Data extracted from a collection

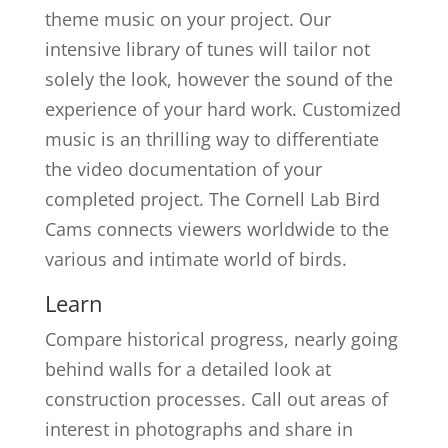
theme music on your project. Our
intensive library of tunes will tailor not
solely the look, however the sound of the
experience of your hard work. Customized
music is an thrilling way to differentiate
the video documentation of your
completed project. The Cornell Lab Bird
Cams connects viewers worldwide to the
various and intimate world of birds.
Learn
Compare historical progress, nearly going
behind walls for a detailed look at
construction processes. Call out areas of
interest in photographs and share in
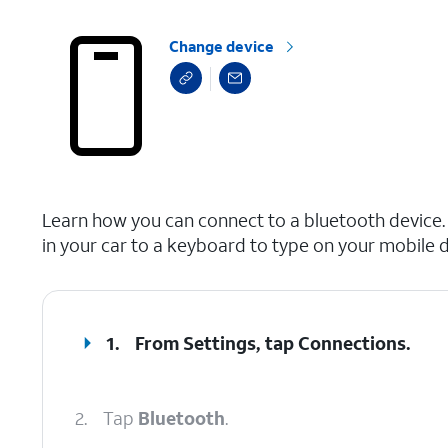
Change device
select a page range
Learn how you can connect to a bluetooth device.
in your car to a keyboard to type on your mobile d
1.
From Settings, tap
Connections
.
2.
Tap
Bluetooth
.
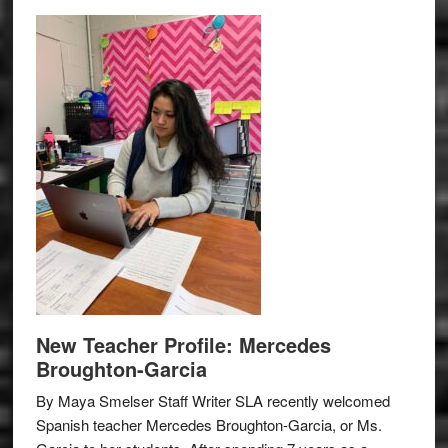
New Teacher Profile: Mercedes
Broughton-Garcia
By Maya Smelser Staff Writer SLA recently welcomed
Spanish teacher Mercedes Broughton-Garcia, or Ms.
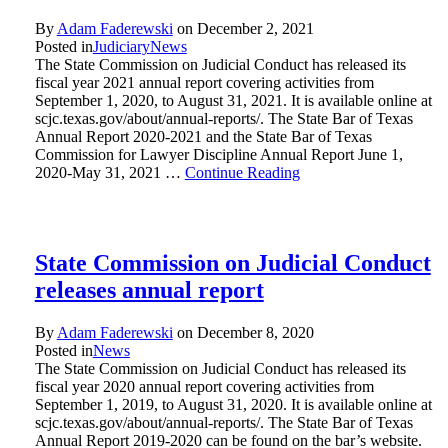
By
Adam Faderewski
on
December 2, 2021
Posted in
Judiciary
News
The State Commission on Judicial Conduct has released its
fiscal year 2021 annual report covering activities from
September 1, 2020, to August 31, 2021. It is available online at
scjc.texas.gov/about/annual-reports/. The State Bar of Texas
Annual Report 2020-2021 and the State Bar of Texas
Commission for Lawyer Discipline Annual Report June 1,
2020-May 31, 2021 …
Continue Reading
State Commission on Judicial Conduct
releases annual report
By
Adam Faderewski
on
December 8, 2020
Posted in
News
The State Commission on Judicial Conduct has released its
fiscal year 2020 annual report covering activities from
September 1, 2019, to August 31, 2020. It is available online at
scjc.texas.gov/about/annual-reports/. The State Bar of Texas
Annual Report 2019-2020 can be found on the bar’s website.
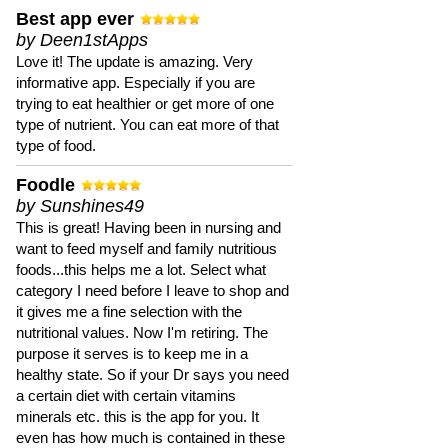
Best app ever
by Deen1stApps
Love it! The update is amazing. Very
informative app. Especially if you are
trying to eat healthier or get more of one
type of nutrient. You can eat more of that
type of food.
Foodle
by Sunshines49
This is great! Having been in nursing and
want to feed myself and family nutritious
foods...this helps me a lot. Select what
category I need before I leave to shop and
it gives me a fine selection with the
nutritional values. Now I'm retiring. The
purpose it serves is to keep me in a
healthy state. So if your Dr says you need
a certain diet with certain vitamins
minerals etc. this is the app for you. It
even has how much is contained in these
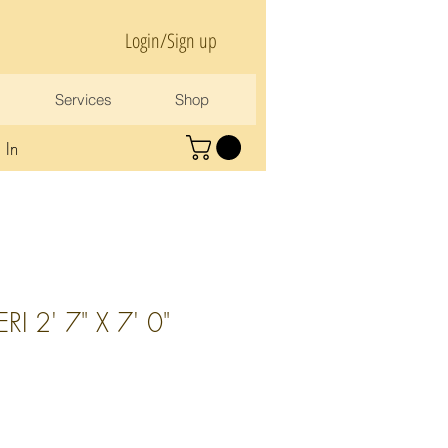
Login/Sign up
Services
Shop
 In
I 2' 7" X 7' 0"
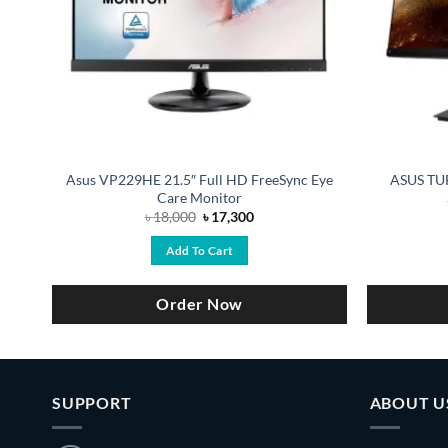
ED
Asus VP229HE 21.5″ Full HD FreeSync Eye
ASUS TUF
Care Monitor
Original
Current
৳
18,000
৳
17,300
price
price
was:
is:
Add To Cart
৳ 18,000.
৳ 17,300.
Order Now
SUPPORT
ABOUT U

Exercise requirements. What lines of the data include the word "type"? Copy each of them.

Solution to this problem.
in your car to a keyboard to type on your mobile d
type of nutrient. You can eat more of that
type of food.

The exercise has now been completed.